Records from a data source:
[Start of section]

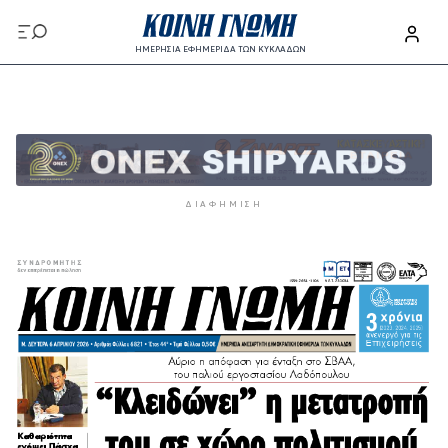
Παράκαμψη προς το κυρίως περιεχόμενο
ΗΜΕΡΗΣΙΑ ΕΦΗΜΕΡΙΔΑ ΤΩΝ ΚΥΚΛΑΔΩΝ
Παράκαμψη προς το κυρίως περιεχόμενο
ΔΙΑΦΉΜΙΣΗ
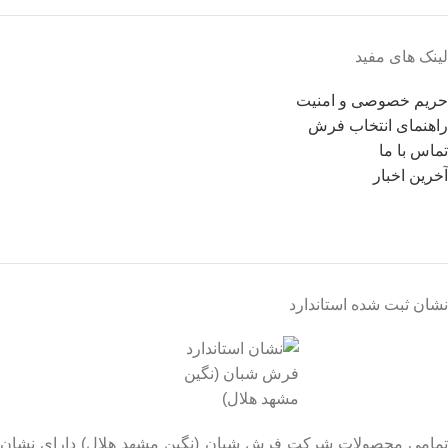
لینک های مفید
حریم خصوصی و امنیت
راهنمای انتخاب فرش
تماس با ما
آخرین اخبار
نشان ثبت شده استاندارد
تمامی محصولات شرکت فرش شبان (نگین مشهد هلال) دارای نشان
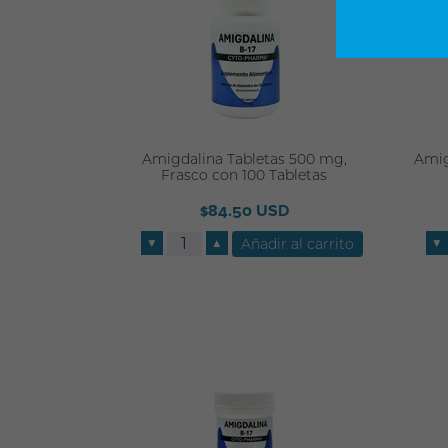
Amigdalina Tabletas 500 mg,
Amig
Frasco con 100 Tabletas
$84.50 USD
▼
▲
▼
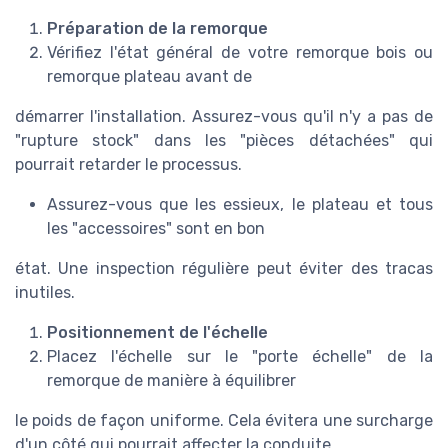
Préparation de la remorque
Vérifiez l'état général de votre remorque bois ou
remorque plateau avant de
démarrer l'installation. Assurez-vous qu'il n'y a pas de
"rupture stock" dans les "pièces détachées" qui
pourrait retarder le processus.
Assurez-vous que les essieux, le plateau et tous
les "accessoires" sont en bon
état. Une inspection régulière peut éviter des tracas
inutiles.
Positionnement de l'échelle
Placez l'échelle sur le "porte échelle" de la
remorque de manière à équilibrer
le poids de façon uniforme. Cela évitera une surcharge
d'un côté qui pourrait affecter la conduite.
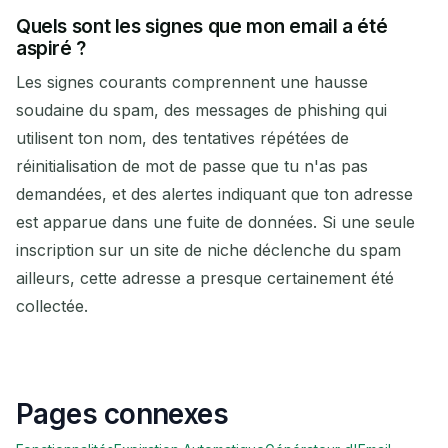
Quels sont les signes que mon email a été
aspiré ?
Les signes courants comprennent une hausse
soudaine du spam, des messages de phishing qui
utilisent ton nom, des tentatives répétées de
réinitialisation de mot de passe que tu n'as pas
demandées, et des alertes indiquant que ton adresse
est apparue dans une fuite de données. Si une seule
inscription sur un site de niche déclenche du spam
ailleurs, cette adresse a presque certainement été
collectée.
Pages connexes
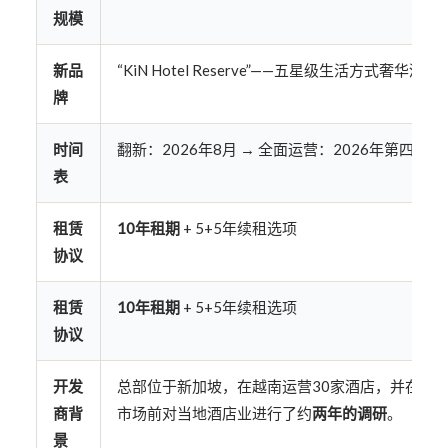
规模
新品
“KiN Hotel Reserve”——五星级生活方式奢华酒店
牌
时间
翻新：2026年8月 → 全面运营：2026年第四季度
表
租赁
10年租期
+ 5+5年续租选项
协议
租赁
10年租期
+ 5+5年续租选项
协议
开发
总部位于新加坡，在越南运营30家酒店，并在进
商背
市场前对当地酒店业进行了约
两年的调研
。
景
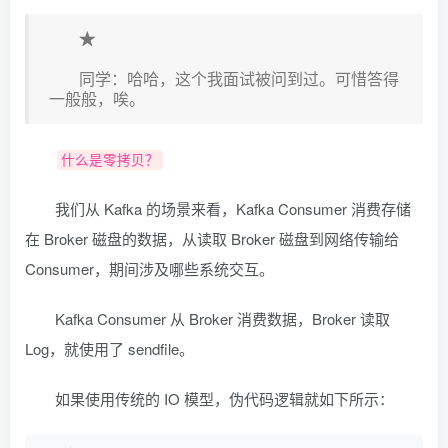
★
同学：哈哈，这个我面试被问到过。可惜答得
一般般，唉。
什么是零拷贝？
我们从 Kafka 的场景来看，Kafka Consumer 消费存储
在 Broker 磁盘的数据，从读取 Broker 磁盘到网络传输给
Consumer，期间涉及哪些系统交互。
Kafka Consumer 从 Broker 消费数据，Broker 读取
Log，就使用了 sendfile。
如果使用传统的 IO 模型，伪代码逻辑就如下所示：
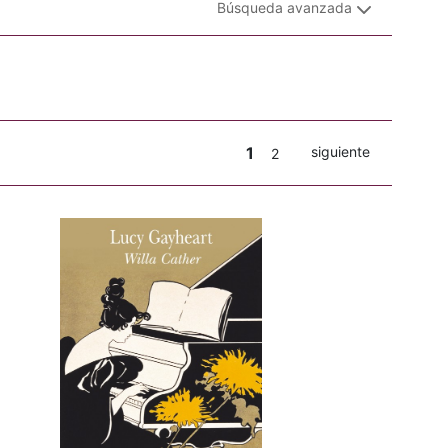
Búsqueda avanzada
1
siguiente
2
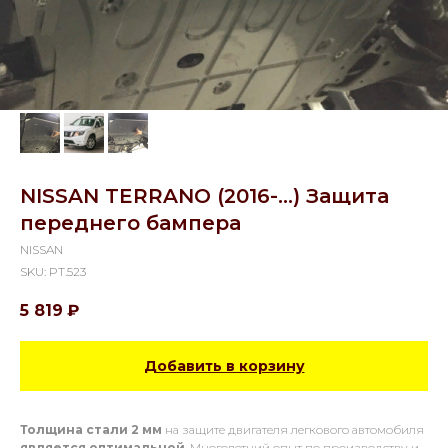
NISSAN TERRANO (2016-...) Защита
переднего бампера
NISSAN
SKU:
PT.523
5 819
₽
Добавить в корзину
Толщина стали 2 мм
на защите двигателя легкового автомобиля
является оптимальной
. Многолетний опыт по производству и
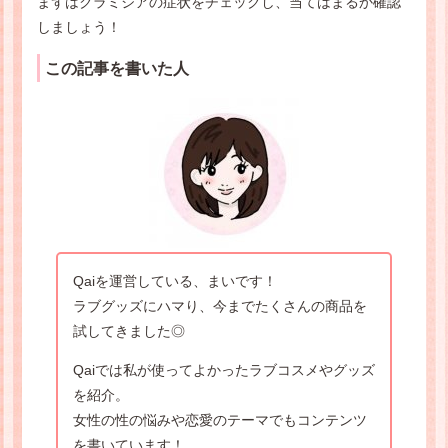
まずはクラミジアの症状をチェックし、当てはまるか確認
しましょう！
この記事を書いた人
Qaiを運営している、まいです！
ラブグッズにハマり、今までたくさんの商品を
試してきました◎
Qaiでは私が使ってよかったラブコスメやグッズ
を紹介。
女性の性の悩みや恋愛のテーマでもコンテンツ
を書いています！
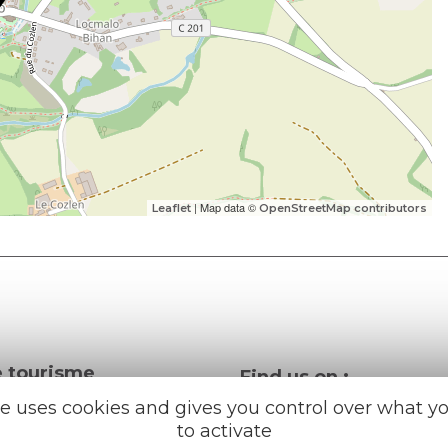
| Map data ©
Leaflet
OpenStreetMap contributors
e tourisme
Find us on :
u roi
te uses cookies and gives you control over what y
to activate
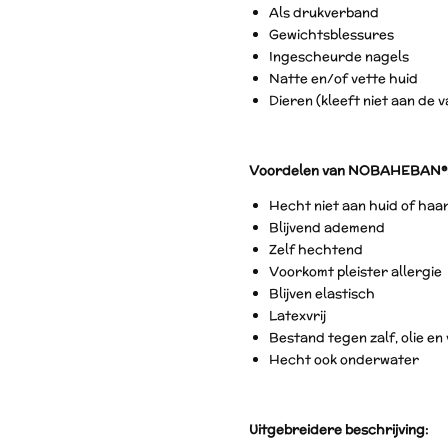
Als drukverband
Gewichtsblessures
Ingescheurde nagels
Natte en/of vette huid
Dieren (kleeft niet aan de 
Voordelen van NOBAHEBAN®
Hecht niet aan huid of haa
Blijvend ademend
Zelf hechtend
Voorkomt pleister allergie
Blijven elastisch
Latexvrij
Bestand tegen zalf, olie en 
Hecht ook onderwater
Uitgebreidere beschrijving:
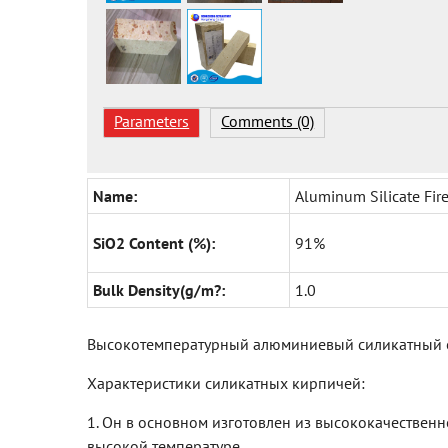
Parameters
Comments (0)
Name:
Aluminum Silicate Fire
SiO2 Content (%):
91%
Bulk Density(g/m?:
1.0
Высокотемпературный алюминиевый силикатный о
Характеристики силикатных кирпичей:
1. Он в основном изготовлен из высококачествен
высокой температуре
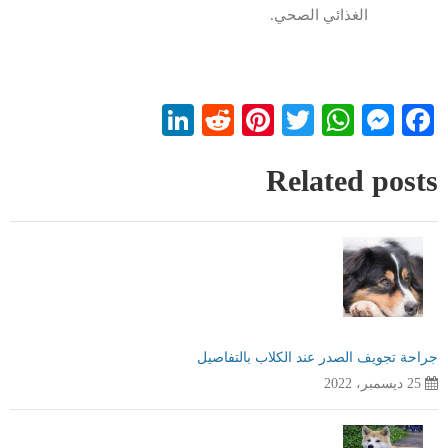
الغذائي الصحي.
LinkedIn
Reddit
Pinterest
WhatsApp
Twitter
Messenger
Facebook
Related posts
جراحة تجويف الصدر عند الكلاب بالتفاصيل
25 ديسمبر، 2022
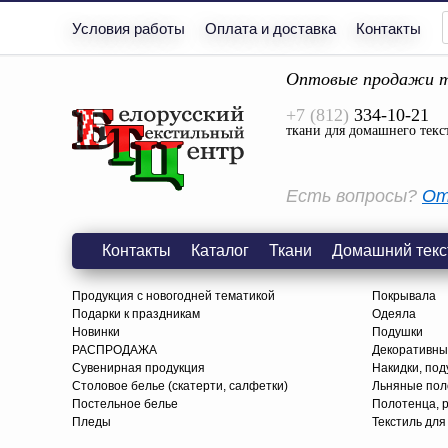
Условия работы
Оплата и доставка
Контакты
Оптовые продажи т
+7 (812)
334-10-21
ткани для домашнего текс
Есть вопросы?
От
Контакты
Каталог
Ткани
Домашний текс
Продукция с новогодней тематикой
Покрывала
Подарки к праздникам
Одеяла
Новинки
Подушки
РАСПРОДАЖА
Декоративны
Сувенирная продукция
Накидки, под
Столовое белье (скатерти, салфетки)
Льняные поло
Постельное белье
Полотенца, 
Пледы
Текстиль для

[End of section]

### WHAT YOU HAVE TO DO
Check each line of the records for the word "Consumer", and show the lines that contain it.

### TASK RESPONSE
我们从 Kafka 的场景来看，Kafka Consumer 消费存储
Consumer，期间涉及哪些系统交互。
Kafka Consumer 从 Broker 消费数据，Broker 读取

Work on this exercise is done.